Source records:
# # # #

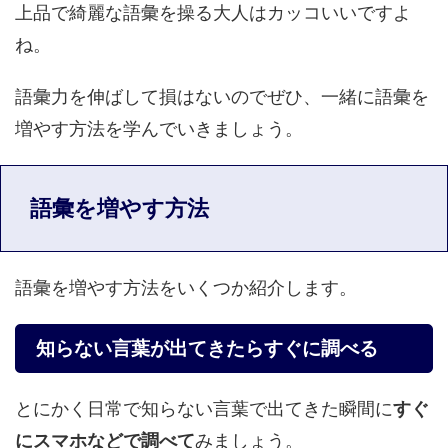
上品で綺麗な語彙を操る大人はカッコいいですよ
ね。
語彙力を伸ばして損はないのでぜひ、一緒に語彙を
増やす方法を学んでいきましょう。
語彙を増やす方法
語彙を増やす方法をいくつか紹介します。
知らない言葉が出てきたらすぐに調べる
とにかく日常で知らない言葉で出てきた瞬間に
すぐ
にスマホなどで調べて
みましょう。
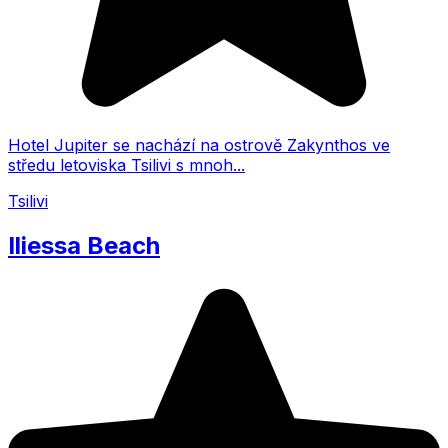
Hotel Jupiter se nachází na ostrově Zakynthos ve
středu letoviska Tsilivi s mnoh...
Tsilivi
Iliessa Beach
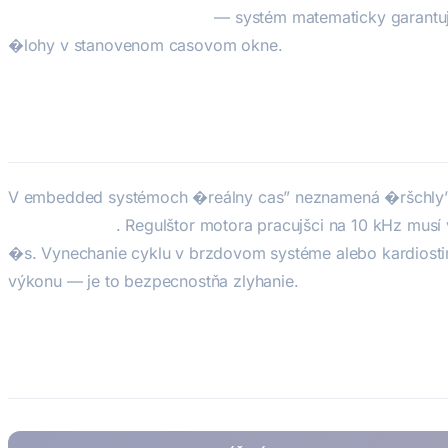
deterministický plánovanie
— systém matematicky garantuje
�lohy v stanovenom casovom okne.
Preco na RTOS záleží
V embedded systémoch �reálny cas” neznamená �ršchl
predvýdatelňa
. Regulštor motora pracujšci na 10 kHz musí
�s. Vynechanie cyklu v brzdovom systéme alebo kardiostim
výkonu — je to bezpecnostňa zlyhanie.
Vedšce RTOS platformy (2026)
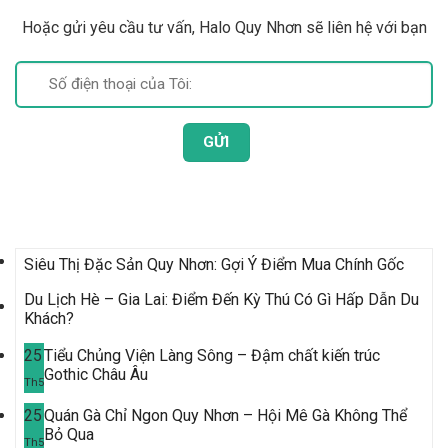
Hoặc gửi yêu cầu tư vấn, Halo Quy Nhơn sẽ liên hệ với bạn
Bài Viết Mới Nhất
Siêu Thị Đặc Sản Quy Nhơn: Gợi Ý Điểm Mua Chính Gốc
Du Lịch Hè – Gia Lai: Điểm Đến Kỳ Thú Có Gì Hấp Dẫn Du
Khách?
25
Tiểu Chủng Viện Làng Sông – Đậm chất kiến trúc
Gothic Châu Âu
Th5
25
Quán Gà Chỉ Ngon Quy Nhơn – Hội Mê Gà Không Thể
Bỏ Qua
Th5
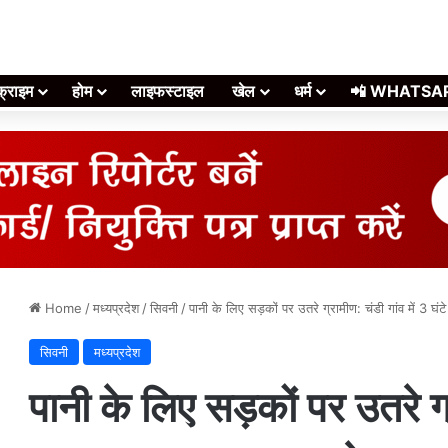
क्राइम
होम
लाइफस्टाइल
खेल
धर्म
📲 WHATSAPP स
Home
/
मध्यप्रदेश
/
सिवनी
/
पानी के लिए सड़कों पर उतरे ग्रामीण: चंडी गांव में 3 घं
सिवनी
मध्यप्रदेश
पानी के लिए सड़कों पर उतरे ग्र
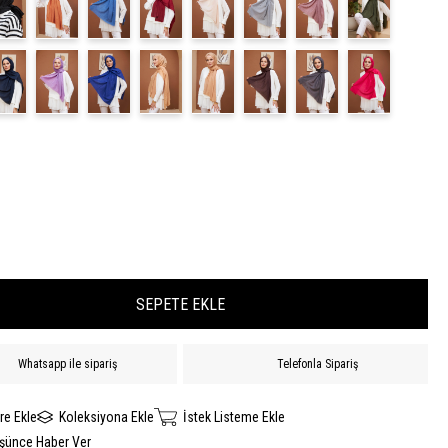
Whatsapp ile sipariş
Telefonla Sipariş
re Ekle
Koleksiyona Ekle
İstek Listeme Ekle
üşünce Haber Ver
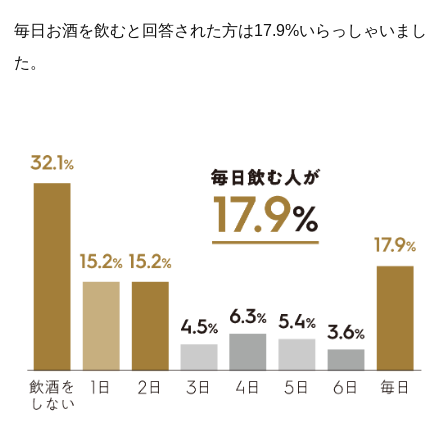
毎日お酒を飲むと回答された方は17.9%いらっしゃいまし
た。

# # # #

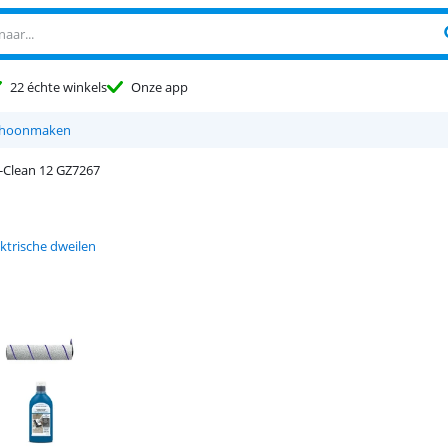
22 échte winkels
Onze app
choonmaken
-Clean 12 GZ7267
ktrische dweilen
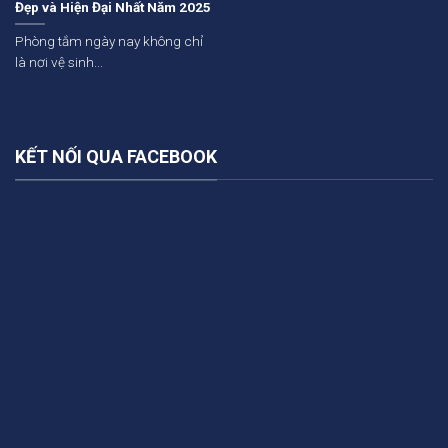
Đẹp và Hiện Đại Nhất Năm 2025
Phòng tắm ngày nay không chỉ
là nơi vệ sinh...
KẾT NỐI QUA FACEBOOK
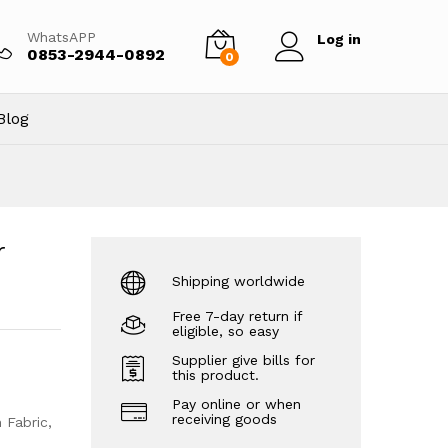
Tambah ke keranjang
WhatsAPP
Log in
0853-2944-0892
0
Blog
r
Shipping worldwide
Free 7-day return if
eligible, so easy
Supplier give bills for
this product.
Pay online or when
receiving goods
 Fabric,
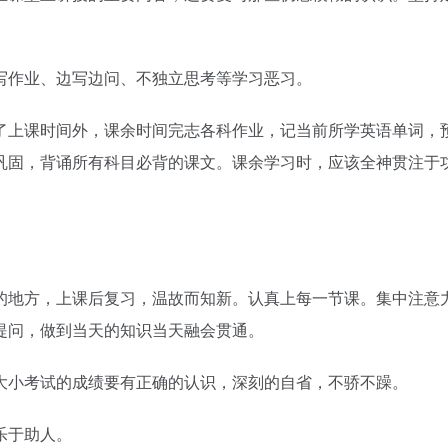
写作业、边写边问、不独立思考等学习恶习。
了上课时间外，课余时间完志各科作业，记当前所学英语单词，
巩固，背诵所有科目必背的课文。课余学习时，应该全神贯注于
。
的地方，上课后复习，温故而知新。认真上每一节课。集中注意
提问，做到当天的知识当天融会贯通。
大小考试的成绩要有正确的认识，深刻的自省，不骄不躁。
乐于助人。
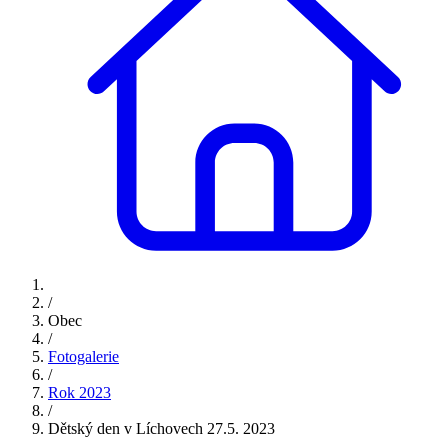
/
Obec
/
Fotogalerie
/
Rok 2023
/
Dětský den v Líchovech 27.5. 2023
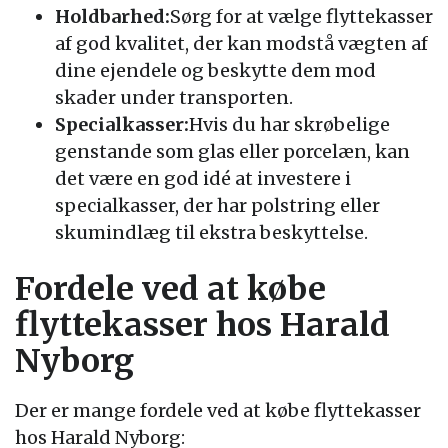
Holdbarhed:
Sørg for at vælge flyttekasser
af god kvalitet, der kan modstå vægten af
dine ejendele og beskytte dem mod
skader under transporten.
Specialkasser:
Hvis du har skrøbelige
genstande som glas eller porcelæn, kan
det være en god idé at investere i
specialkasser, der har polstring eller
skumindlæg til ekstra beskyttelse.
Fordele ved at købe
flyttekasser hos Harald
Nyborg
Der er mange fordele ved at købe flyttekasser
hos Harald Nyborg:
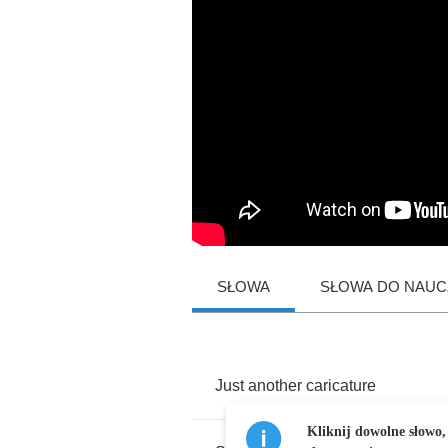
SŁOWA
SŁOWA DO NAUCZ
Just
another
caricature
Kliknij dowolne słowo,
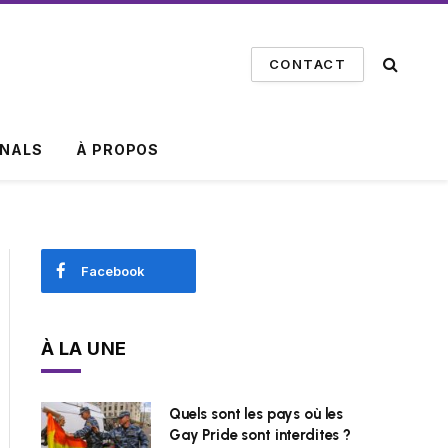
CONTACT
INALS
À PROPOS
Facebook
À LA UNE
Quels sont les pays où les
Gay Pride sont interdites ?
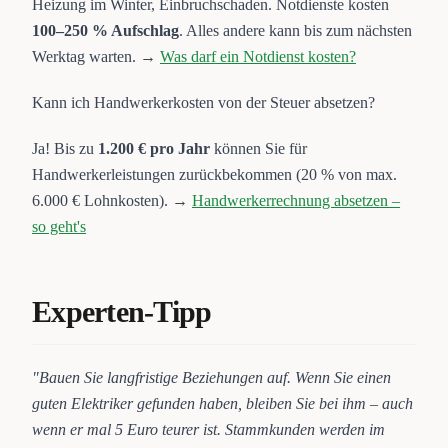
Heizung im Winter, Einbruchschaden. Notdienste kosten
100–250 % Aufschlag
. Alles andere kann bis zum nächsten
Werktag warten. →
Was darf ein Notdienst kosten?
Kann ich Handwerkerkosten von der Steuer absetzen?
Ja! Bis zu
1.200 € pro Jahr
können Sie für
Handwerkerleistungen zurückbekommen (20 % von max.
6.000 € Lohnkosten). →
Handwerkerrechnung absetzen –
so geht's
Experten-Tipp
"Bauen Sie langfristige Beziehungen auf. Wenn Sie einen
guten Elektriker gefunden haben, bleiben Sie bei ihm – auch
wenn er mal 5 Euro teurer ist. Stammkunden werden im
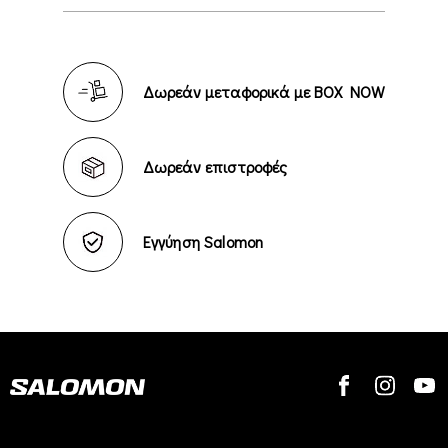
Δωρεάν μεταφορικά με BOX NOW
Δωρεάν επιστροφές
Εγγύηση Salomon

# # # #

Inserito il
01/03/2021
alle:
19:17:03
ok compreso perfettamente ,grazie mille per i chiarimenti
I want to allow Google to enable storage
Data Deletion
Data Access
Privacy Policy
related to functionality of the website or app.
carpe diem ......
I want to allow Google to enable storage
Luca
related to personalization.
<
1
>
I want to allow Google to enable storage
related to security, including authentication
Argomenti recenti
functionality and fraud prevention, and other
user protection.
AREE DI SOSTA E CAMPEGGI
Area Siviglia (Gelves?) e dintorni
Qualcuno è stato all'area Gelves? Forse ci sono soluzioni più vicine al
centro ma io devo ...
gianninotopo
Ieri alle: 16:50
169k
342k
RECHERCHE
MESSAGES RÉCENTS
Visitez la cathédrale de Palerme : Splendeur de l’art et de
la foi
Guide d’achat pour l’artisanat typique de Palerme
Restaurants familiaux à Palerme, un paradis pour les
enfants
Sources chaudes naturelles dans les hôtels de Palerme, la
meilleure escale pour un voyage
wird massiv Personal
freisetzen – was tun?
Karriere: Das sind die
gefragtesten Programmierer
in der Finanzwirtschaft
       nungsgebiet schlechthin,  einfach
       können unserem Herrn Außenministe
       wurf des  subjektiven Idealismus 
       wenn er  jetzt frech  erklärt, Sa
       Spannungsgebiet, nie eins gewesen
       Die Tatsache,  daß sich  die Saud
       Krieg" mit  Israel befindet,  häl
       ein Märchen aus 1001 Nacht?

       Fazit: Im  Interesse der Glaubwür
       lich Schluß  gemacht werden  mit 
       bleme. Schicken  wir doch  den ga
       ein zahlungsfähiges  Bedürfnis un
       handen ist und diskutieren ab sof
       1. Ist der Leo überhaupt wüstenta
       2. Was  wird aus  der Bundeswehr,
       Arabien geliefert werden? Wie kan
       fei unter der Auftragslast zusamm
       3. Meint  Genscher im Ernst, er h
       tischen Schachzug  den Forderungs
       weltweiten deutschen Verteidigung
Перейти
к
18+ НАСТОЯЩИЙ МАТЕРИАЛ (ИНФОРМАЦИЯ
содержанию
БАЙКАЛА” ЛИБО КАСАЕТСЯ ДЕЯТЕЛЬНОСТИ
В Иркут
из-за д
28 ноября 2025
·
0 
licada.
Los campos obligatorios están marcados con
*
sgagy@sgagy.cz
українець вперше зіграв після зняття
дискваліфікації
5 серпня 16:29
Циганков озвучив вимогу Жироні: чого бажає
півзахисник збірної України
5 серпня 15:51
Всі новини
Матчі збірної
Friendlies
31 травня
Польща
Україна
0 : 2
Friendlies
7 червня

# # # #

Exercise details: The word is "Palerme". Copy every line above where it appears.

Completed task:
Visitez la cathédrale de Palerme : Splendeur de l’art et de
Guide d’achat pour l’artisanat typique de Palerme
Restaurants familiaux à Palerme, un paradis pour les
Sources chaudes naturelles dans les hôtels de Palerme, la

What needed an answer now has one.